--- AVAILABLE DATA Enclosed Below ---

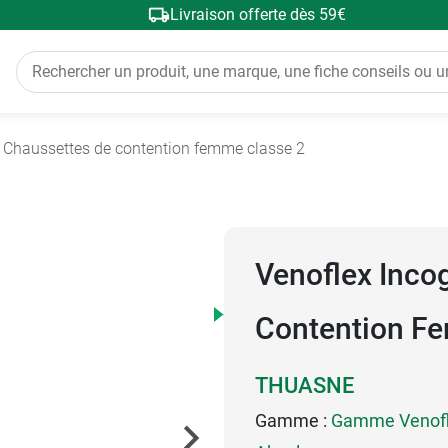
Livraison offerte dès 59€
Chaussettes de contention femme classe 2
Venoflex Inco
Contention F
THUASNE
Gamme :
Gamme Venofle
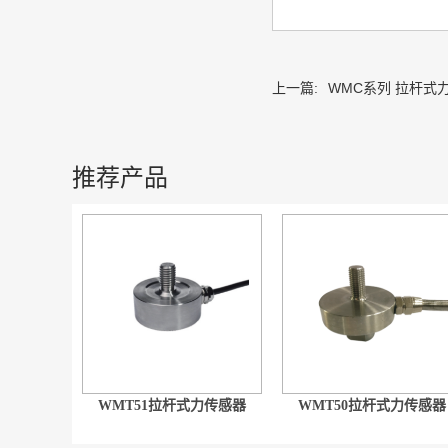
上一篇:
WMC系列 拉杆式
推荐产品
WMT51拉杆式力传感器
WMT50拉杆式力传感器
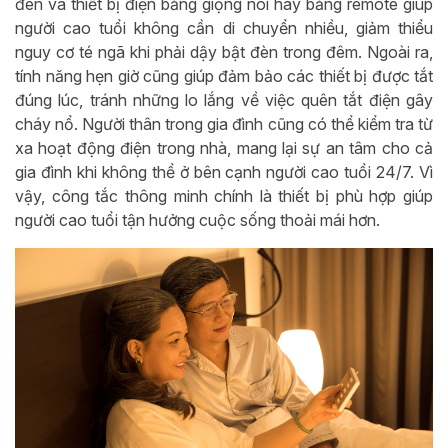
đèn và thiết bị điện bằng giọng nói hay bằng remote giúp
người cao tuổi không cần di chuyển nhiều, giảm thiểu
nguy cơ té ngã khi phải dậy bật đèn trong đêm. Ngoài ra,
tính năng hẹn giờ cũng giúp đảm bảo các thiết bị được tắt
đúng lúc, tránh những lo lắng về việc quên tắt điện gây
cháy nổ. Người thân trong gia đình cũng có thể kiểm tra từ
xa hoạt động điện trong nhà, mang lại sự an tâm cho cả
gia đình khi không thể ở bên cạnh người cao tuổi 24/7. Vì
vậy, công tắc thông minh chính là thiết bị phù hợp giúp
người cao tuổi tận hưởng cuộc sống thoải mái hơn.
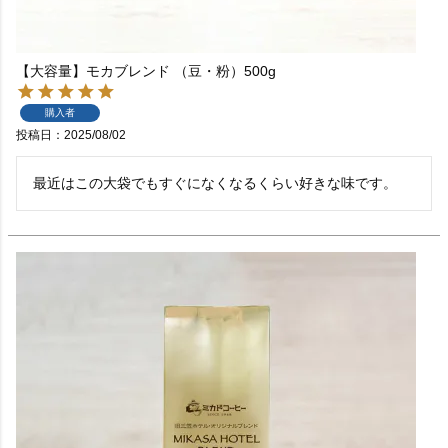
【大容量】モカブレンド （豆・粉）500g
購入者
投稿日
2025/08/02
最近はこの大袋でもすぐになくなるくらい好きな味です。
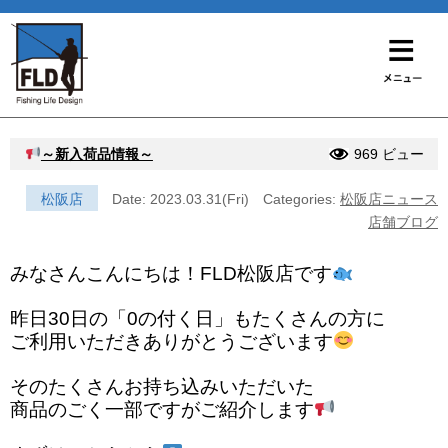
～新入荷品情報～
969 ビュー
松阪店
Date: 2023.03.31(Fri)
Categories:
松阪店ニュース
店舗ブログ
みなさんこんにちは！FLD松阪店です
昨日30日の「0の付く日」もたくさんの方に
ご利用いただきありがとうございます
そのたくさんお持ち込みいただいた
商品のごく一部ですがご紹介します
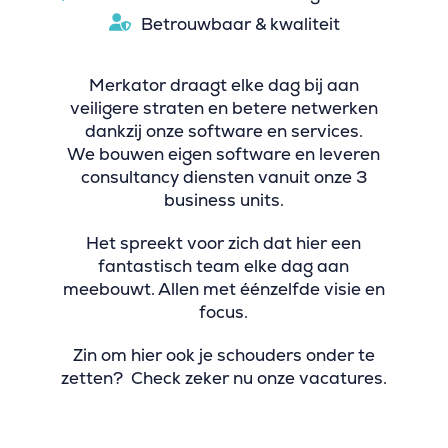
Betrouwbaar & kwaliteit
Merkator draagt elke dag bij aan
veiligere straten en betere netwerken
dankzij onze software en services.
We bouwen eigen software en leveren
consultancy diensten vanuit onze 3
business units.
Het spreekt voor zich dat hier een
fantastisch team elke dag aan
meebouwt. Allen met éénzelfde visie en
focus.
Zin om hier ook je schouders onder te
zetten? Check zeker nu onze vacatures.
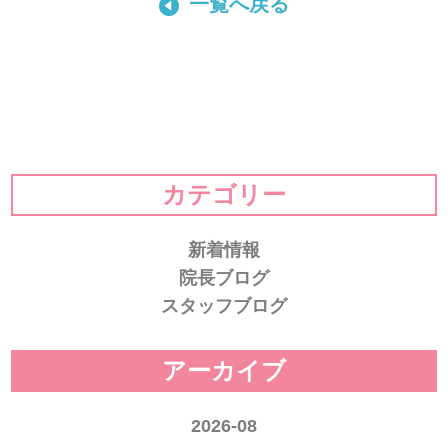
一覧へ戻る
カテゴリー
新着情報
院長ブログ
スタッフブログ
アーカイブ
2026-08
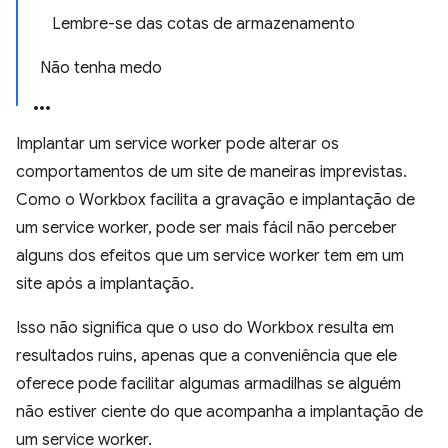
Lembre-se das cotas de armazenamento
Não tenha medo
Implantar um service worker pode alterar os
comportamentos de um site de maneiras imprevistas.
Como o Workbox facilita a gravação e implantação de
um service worker, pode ser mais fácil não perceber
alguns dos efeitos que um service worker tem em um
site após a implantação.
Isso não significa que o uso do Workbox resulta em
resultados ruins, apenas que a conveniência que ele
oferece pode facilitar algumas armadilhas se alguém
não estiver ciente do que acompanha a implantação de
um service worker.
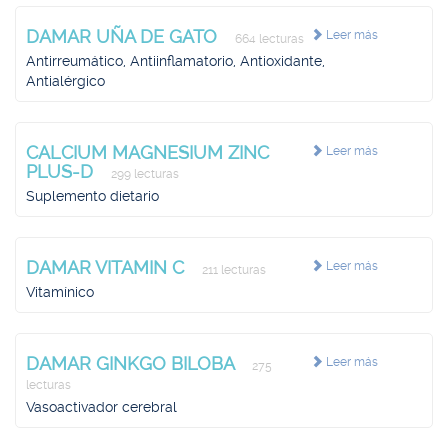
DAMAR UÑA DE GATO
Leer más
664 lecturas
Antirreumático, Antiinflamatorio, Antioxidante,
Antialérgico
CALCIUM MAGNESIUM ZINC
Leer más
PLUS-D
299 lecturas
Suplemento dietario
DAMAR VITAMIN C
Leer más
211 lecturas
Vitamínico
DAMAR GINKGO BILOBA
Leer más
275
lecturas
Vasoactivador cerebral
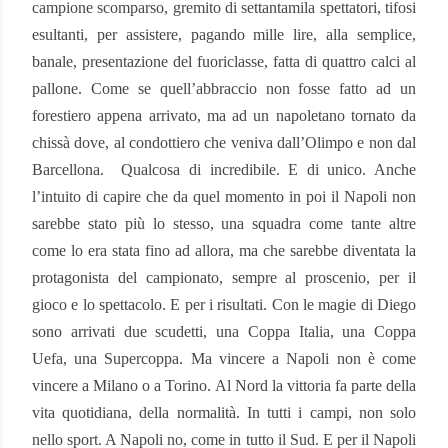
campione scomparso, gremito di settantamila spettatori, tifosi
esultanti, per assistere, pagando mille lire, alla semplice,
banale, presentazione del fuoriclasse, fatta di quattro calci al
pallone. Come se quell’abbraccio non fosse fatto ad un
forestiero appena arrivato, ma ad un napoletano tornato da
chissà dove, al condottiero che veniva dall’Olimpo e non dal
Barcellona.
Qualcosa di incredibile. E di unico. Anche
l’intuito di capire che da quel momento in poi il Napoli non
sarebbe stato più lo stesso, una squadra come tante altre
come lo era stata fino ad allora, ma che sarebbe diventata la
protagonista del campionato, sempre al proscenio, per il
gioco e lo spettacolo. E per i risultati. Con le magie di Diego
sono arrivati due scudetti, una Coppa Italia, una Coppa
Uefa, una Supercoppa. Ma vincere a Napoli non è come
vincere a Milano o a Torino. Al Nord la vittoria fa parte della
vita quotidiana, della normalità. In tutti i campi, non solo
nello sport. A Napoli no, come in tutto il Sud. E per il Napoli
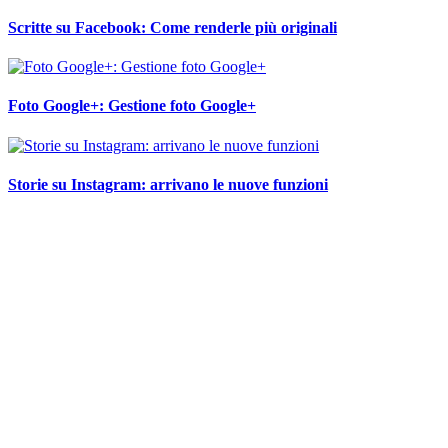
Scritte su Facebook: Come renderle più originali
Foto Google+: Gestione foto Google+
Storie su Instagram: arrivano le nuove funzioni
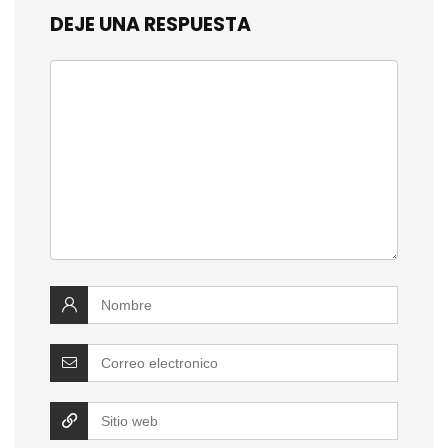
DEJE UNA RESPUESTA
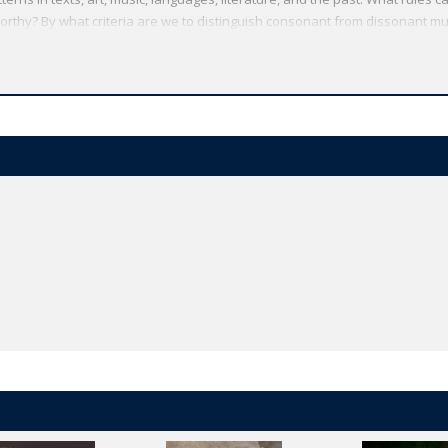
orthy? By what criteria are we to distinguish consonant from dissonant mus
ntences in a language? How can modern digital methods enhance pattern-s
 between the sciences (mathematical, experimental, dominated by universa
neutic methods) is a mistake born of a myopic failure to appreciate the p
Humanities amounts to a persuasive plea to give Panini, Valla, Bopp, and c
next to the likes of Galileo, Newton, and Einstein.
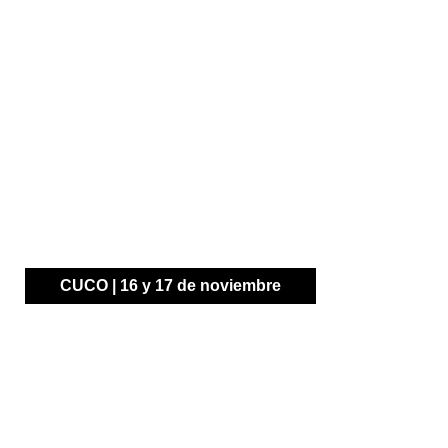
CUCO | 16 y 17 de noviembre
CUltura y COmercio en el corazón de Logroño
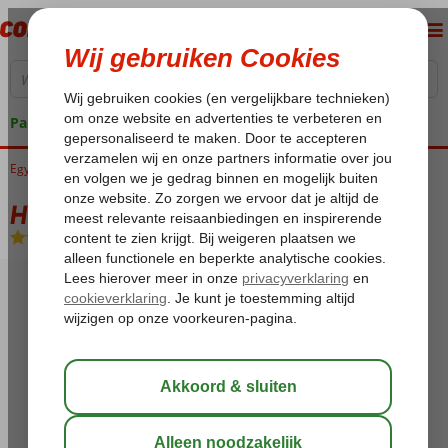
Pakketgarantie
Egypte
Home
Rode Zee
Hurghada
Hurghada-Stad
Hilton Long Beach
Hilton Long Beach
All Inclusive
-
Hotel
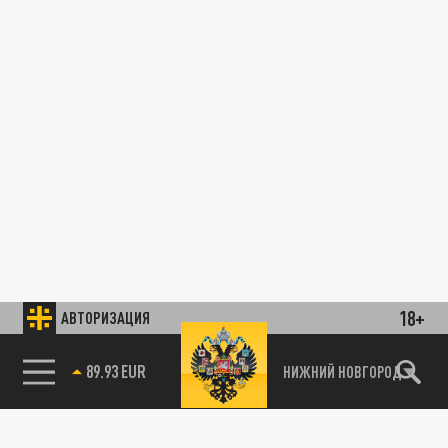
18+
АВТОРИЗАЦИЯ
89.93 EUR
НИЖНИЙ НОВГОРОД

--- End of Enclosed AVAILABLE DATA ---

## EXERCISE INSTRUCTIONS
Output each record verbatim and leave out its pictures.

## WRITTEN SOLUTION
Livraison offerte dès 59€
Chaussettes de contention femme classe 2
Venoflex Inco
Contention F
THUASNE
Gamme :
Gamme Venofle
上一篇:
WMC系列 拉杆式
推荐产品
WMT51拉杆式力传感器
WMT50拉杆式力传感器
đèn và thiết bị điện bằng giọng nói hay bằng remote giúp
người cao tuổi không cần di chuyển nhiều, giảm thiểu
nguy cơ té ngã khi phải dậy bật đèn trong đêm. Ngoài ra,
tính năng hẹn giờ cũng giúp đảm bảo các thiết bị được tắt
đúng lúc, tránh những lo lắng về việc quên tắt điện gây
cháy nổ. Người thân trong gia đình cũng có thể kiểm tra từ
xa hoạt động điện trong nhà, mang lại sự an tâm cho cả
gia đình khi không thể ở bên cạnh người cao tuổi 24/7. Vì
vậy, công tắc thông minh chính là thiết bị phù hợp giúp
người cao tuổi tận hưởng cuộc sống thoải mái hơn.
【大容量】モカブレンド （豆・粉）500g
購入者
投稿日
2025/08/02
最近はこの大袋でもすぐになくなるくらい好きな味です。
～新入荷品情報～
969 ビュー
松阪店
Date: 2023.03.31(Fri)
Categories:
松阪店ニュース
店舗ブログ
みなさんこんにちは！FLD松阪店です
昨日30日の「0の付く日」もたくさんの方に
ご利用いただきありがとうございます
そのたくさんお持ち込みいただいた
商品のごく一部ですがご紹介します
Betrouwbaar & kwaliteit
Merkator draagt elke dag bij aan
veiligere straten en betere netwerken
dankzij onze software en services.
We bouwen eigen software en leveren
consultancy diensten vanuit onze 3
business units.
Het spreekt voor zich dat hier een
fantastisch team elke dag aan
meebouwt. Allen met éénzelfde visie en
focus.
Zin om hier ook je schouders onder te
zetten? Check zeker nu onze vacatures.
一覧へ戻る
カテゴリー
新着情報
院長ブログ
スタッフブログ
アーカイブ
2026-08
Lembre-se das cotas de armazenamento
Não tenha medo
Implantar um service worker pode alterar os
comportamentos de um site de maneiras imprevistas.
Como o Workbox facilita a gravação e implantação de
um service worker, pode ser mais fácil não perceber
alguns dos efeitos que um service worker tem em um
site após a implantação.
Isso não significa que o uso do Workbox resulta em
resultados ruins, apenas que a conveniência que ele
oferece pode facilitar algumas armadilhas se alguém
não estiver ciente do que acompanha a implantação de
um service worker.
DAMAR UÑA DE GATO
Leer más
664 lecturas
Antirreumático, Antiinflamatorio, Antioxidante,
Antialérgico
CALCIUM MAGNESIUM ZINC
Leer más
PLUS-D
299 lecturas
Suplemento dietario
DAMAR VITAMIN C
Leer más
211 lecturas
Vitamínico
DAMAR GINKGO BILOBA
Leer más
275
lecturas
Vasoactivador cerebral
campione scomparso, gremito di settantamila spettatori, tifosi
esultanti, per assistere, pagando mille lire, alla semplice,
banale, presentazione del fuoriclasse, fatta di quattro calci al
pallone. Come se quell’abbraccio non fosse fatto ad un
forestiero appena arrivato, ma ad un napoletano tornato da
chissà dove, al condottiero che veniva dall’Olimpo e non dal
Barcellona.
Qualcosa di incredibile. E di unico. Anche
l’intuito di capire che da quel momento in poi il Napoli non
sarebbe stato più lo stesso, una squadra come tante altre
come lo era stata fino ad allora, ma che sarebbe diventata la
protagonista del campionato, sempre al proscenio, per il
gioco e lo spettacolo. E per i risultati. Con le magie di Diego
sono arrivati due scudetti, una Coppa Italia, una Coppa
Uefa, una Supercoppa. Ma vincere a Napoli non è come
vincere a Milano o a Torino. Al Nord la vittoria fa parte della
vita quotidiana, della normalità. In tutti i campi, non solo
nello sport. A Napoli no, come in tutto il Sud. E per il Napoli
Scritte su Facebook: Come renderle più originali
Foto Google+: Gestione foto Google+
Storie su Instagram: arrivano le nuove funzioni
DEJE UNA RESPUESTA
orthy? By what criteria are we to distinguish consonant from dissonant mus
ntences in a language? How can modern digital methods enhance pattern-s
 between the sciences (mathematical, experimental, dominated by universa
neutic methods) is a mistake born of a myopic failure to appreciate the p
Humanities amounts to a persuasive plea to give Panini, Valla, Bopp, and c
next to the likes of Galileo, Newton, and Einstein.
CUCO | 16 y 17 de noviembre
CUltura y COmercio en el corazón de Logroño
Pakketgarantie
Egypte
Home
Rode Zee
Hurghada
Hurghada-Stad
Hilton Long Beach
Hilton Long Beach
All Inclusive
-
Hotel
18+
АВТОРИЗАЦИЯ
89.93 EUR
НИЖНИЙ НОВГОРОД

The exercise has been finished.